ASSIGNMENT
Each line of the records that holds "servicio" should be shown in full.
··· DATASET EXCERPTS ···
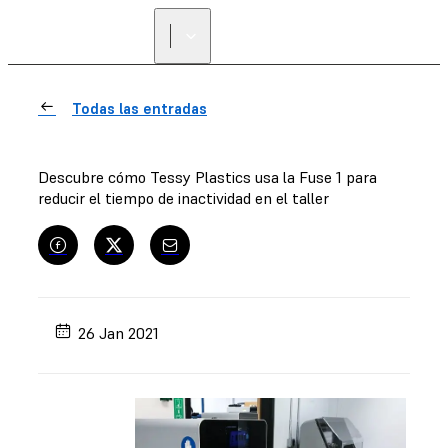
ENCUENTRA UN
REVENDEDOR
Todas las entradas
Descubre cómo Tessy Plastics usa la Fuse 1 para
reducir el tiempo de inactividad en el taller
26 Jan 2021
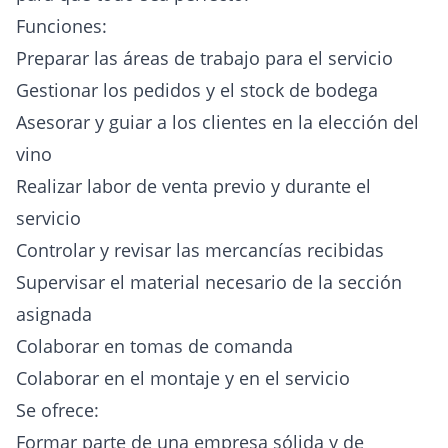
Funciones:
Preparar las áreas de trabajo para el servicio
Gestionar los pedidos y el stock de bodega
Asesorar y guiar a los clientes en la elección del
vino
Realizar labor de venta previo y durante el
servicio
Controlar y revisar las mercancías recibidas
Supervisar el material necesario de la sección
asignada
Colaborar en tomas de comanda
Colaborar en el montaje y en el servicio
Se ofrece:
Formar parte de una empresa sólida y de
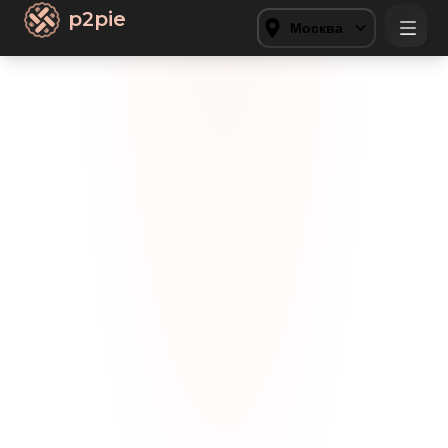
p2pie
Москва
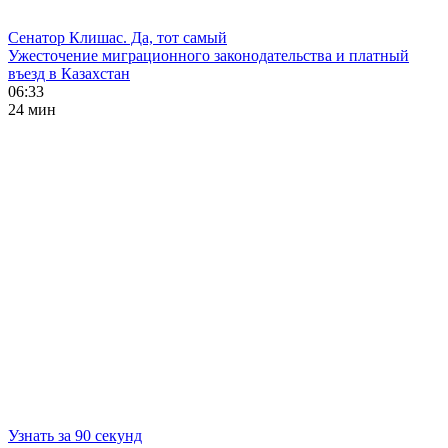
Сенатор Клишас. Да, тот самый
Ужесточение миграционного законодательства и платный
въезд в Казахстан
06:33
24 мин
Узнать за 90 секунд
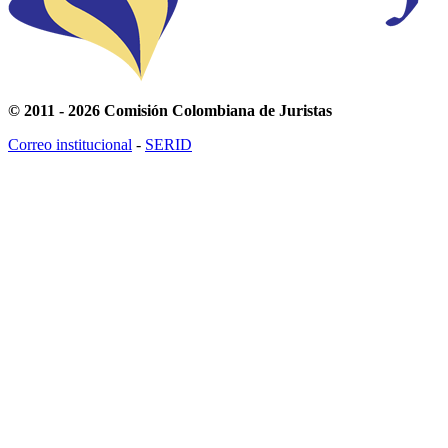
© 2011 - 2026 Comisión Colombiana de Juristas
Correo institucional
-
SERID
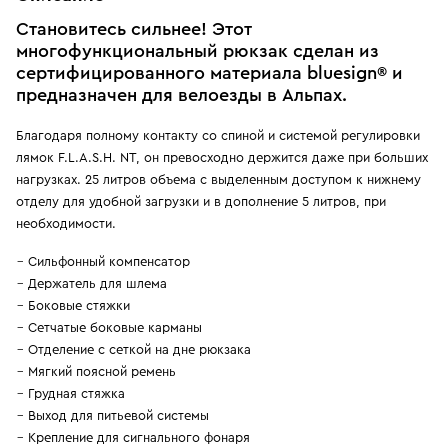
Становитесь сильнее! Этот
многофункциональный рюкзак сделан из
сертифицированного материала bluesign® и
предназначен для велоезды в Альпах.
Благодаря полному контакту со спиной и системой регулировки
лямок F.L.A.S.H. NT, он превосходно держится даже при больших
нагрузках. 25 литров объема с выделенным доступом к нижнему
отделу для удобной загрузки и в дополнение 5 литров, при
необходимости.
Сильфонный компенсатор
Держатель для шлема
Боковые стяжки
Сетчатые боковые карманы
Отделение с сеткой на дне рюкзака
Мягкий поясной ремень
Грудная стяжка
Выход для питьевой системы
Крепление для сигнального фонаря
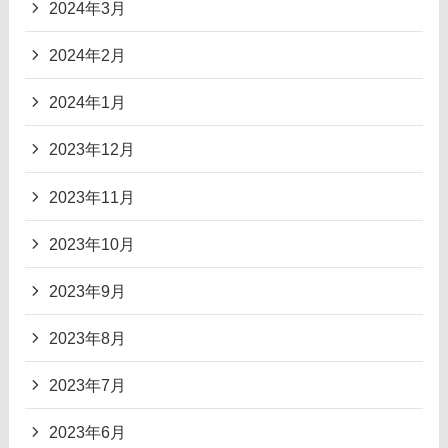
2024年3月
2024年2月
2024年1月
2023年12月
2023年11月
2023年10月
2023年9月
2023年8月
2023年7月
2023年6月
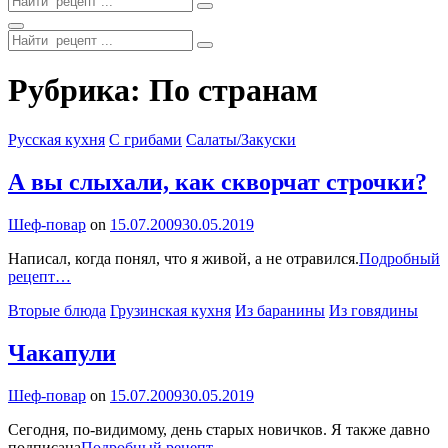
for:
Search
Search
for:
Site
Рубрика:
По странам
Overlay
Categories
Русская кухня
С грибами
Салаты/Закуски
А вы слыхали, как скворчат строчки?
By
Шеф-повар
on
15.07.2009
30.05.2019
Написал, когда понял, что я живой, а не отравился.
Подробный
А
рецепт…
вы
Categories
Вторые блюда
Грузинская кухня
Из баранины
Из говядины
слыхали,
как
скворчат
Чакапули
строчки?
By
Шеф-повар
on
15.07.2009
30.05.2019
Сегодня, по-видимому, день старых новичков. Я также давно
Чакапули
подписана
Подробный рецепт…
···
ANSWER TO THE PROBLEM
Preparar las áreas de trabajo para el servicio
servicio
Colaborar en el montaje y en el servicio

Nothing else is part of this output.